Cheer Up is the sweetly told story of an unsuccessful cheerleading
team from a remote Arctic Circle town in Finland over several years as they
experience highs and lows on and off the floor and try never to give up. It mainly focuses on a trio of interesting and
contrasting characters – coach Miia, and teenage team members Patu and Aino.

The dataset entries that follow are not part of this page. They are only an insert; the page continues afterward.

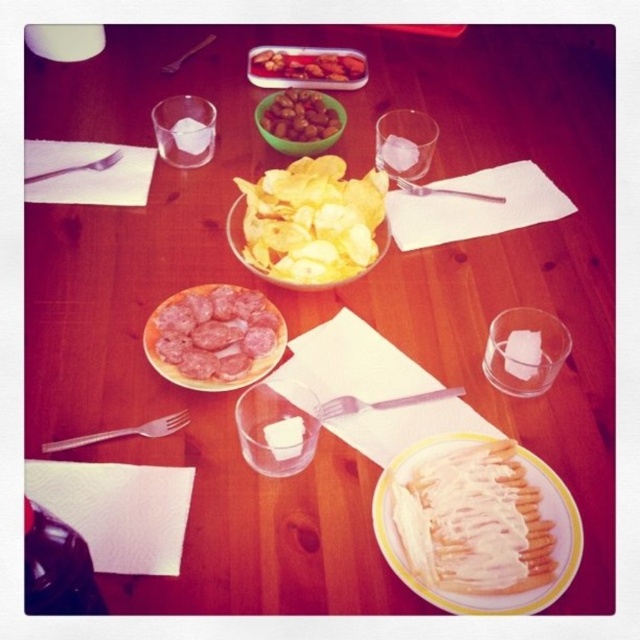 Can you confirm if shiny brown nuts at center is taller than matte silver fork at left?

Correct, shiny brown nuts at center is much taller as matte silver fork at left.

Between shiny brown nuts at center and matte silver fork at left, which one has less height?

With less height is matte silver fork at left.

Does point (285, 136) come behind point (56, 173)?

Yes, it is behind point (56, 173).

Where is `shiny brown nuts at center`? shiny brown nuts at center is located at coordinates (x=300, y=115).

Can you confirm if sliced salami at center is wider than pink plastic fork at center?

In fact, sliced salami at center might be narrower than pink plastic fork at center.

Is sliced salami at center below pink plastic fork at center?

Incorrect, sliced salami at center is not positioned below pink plastic fork at center.

I want to click on sliced salami at center, so click(214, 337).

This screenshot has width=640, height=640. Identify the location of sliced salami at center. (214, 337).

Does yellow crispy chips at center have a lesser width compared to silver metallic fork at left?

In fact, yellow crispy chips at center might be wider than silver metallic fork at left.

Does yellow crispy chips at center come behind silver metallic fork at left?

Yes, it is.

I want to click on yellow crispy chips at center, so click(310, 221). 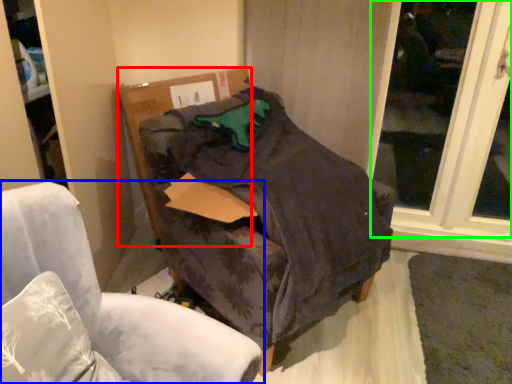 Question: Based on their relative distances, which object is nearer to cardboard box (highlighted by a red box)? Choose from chair (highlighted by a blue box) and window (highlighted by a green box).

Choices:
 (A) chair
 (B) window

Answer: (A) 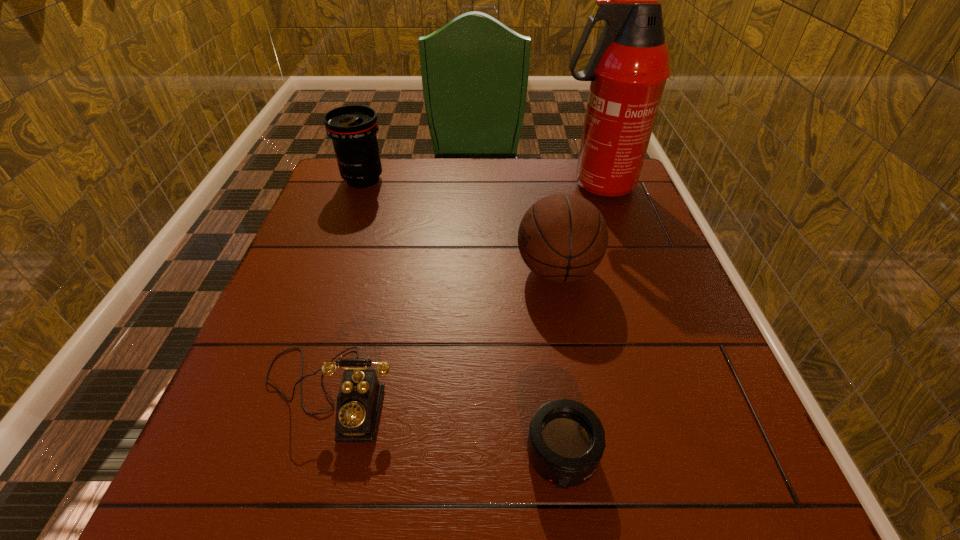 Image resolution: width=960 pixels, height=540 pixels. Identify the location of object located at the right edge. (628, 69).

The width and height of the screenshot is (960, 540). What are the coordinates of `object that is at the far left corner` in the screenshot? It's located at (352, 128).

Where is `object located in the far right corner section of the desktop`? The image size is (960, 540). object located in the far right corner section of the desktop is located at coordinates (628, 69).

In the image, there is a desktop. Identify the location of free region at the far edge. The height and width of the screenshot is (540, 960). (451, 196).

The height and width of the screenshot is (540, 960). Identify the location of vacant region at the near edge of the desktop. (647, 516).

Where is `vacant space at the left edge`? vacant space at the left edge is located at coordinates (279, 320).

Where is `blank space at the right edge`? The height and width of the screenshot is (540, 960). blank space at the right edge is located at coordinates [x=682, y=355].

This screenshot has height=540, width=960. What are the coordinates of `vacant area at the near left corner` in the screenshot? It's located at (263, 486).

The image size is (960, 540). What are the coordinates of `free space between the shorter telephoto lens and the tallest object` in the screenshot? It's located at (579, 320).

Where is `vacant point located between the fire extinguisher and the taller telephoto lens`? vacant point located between the fire extinguisher and the taller telephoto lens is located at coordinates (480, 182). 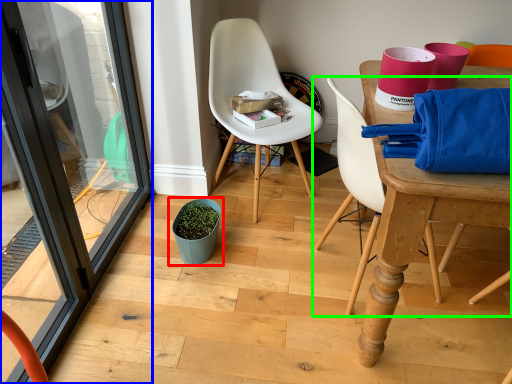 Question: Which object is positioned closest to flowerpot (highlighted by a red box)? Select from screen door (highlighted by a blue box) and chair (highlighted by a green box).

Choices:
 (A) screen door
 (B) chair

Answer: (A) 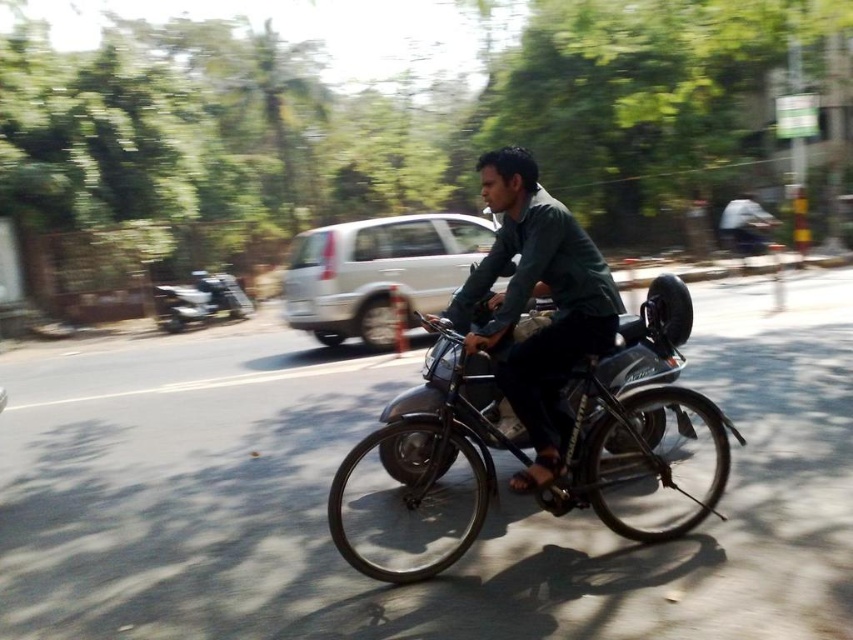 From the picture: You are a pedestrian standing on the sidewalk and see the green matte shirt at center and the metallic silver scooter at left in the street. Which object is nearer to you?

The green matte shirt at center is closer to the viewer than the metallic silver scooter at left.

You are a photographer positioned at a certain spot. You want to capture a clear photo of the metallic silver motorcycle at center. The camera you are using has a maximum focus range of 3 meters. Will the camera be able to focus on the motorcycle?

The metallic silver motorcycle at center is 3.11 meters away from the camera. Since the maximum focus range is 3 meters, the camera cannot focus on the motorcycle because it is slightly beyond the range.

From the picture: You are a photographer trying to capture a closeup of the metallic silver motorcycle at center and the green matte shirt at center in the image. Given that your camera can only focus on objects within 18 inches of each other, will both subjects be in focus?

The metallic silver motorcycle at center is 18.67 inches from the green matte shirt at center, which exceeds the camera focus range of 18 inches. Therefore, both subjects cannot be in focus simultaneously. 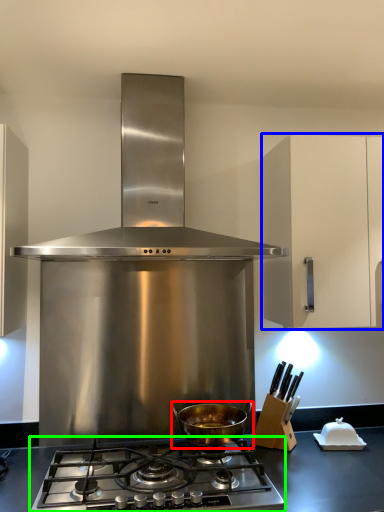 Question: Which is farther away from kitchen appliance (highlighted by a red box)? cabinetry (highlighted by a blue box) or gas stove (highlighted by a green box)?

Choices:
 (A) cabinetry
 (B) gas stove

Answer: (A) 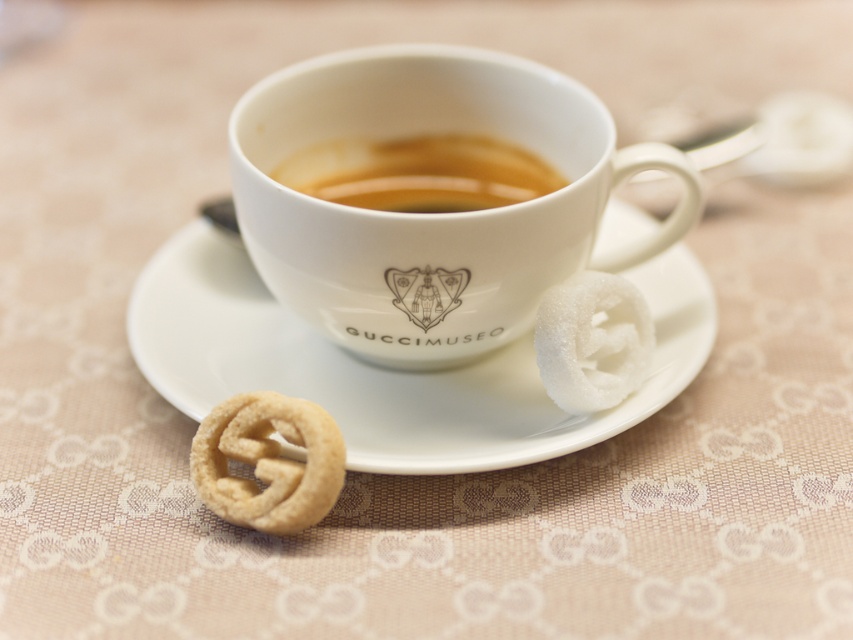 You are arranging items on a table and need to place a decorative item between the white porcelain cup at center and the white ceramic saucer at center. Based on their positions, where should you place the decorative item?

The white porcelain cup at center is to the right of the white ceramic saucer at center, so you should place the decorative item between them on the left side of the cup and the right side of the saucer.

You are looking at the image of a Gucci Museum cup and saucer set. There are two points marked in the image. Which point is closer to you, point [299,68] or point [666,330]?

Cheer Up offers an interesting portrait of loneliness and
sadness mixed with hope and determination and does not go for any hokey Hollywood
story or clinical neatness. Instead it is gentle, affectionate and heartfelt,
capturing small significant personal cares that maybe don’t fit to the overall
story of the team, but which are personal and feel very natural and real. There
are moments of genuine sadness, particularly in Patu’s story as she deals with
grief and family challenges, and also episodes of wonderfully blunt humour,
most memorably with Miia’s dating adventures.
But as genuinely nice and enjoyable as the film is, and despite
brimming with some proper characters – especially irrepressible Miia – the film
doesn’t quite add up to more than the sum of its parts. Perhaps it is because of a slight lack of
structure and focus, we drift in and out of the team and it feels a bit more
like three vaguely connected story rather than three parts of the whole. The three individual stories could have been
lost in a tighter or neater story, and it is definitely an upside that they
weren’t. The film will leave you with a smile on your face, but perhaps not
quite deliver the emotional punch or impact that is had the potential to do.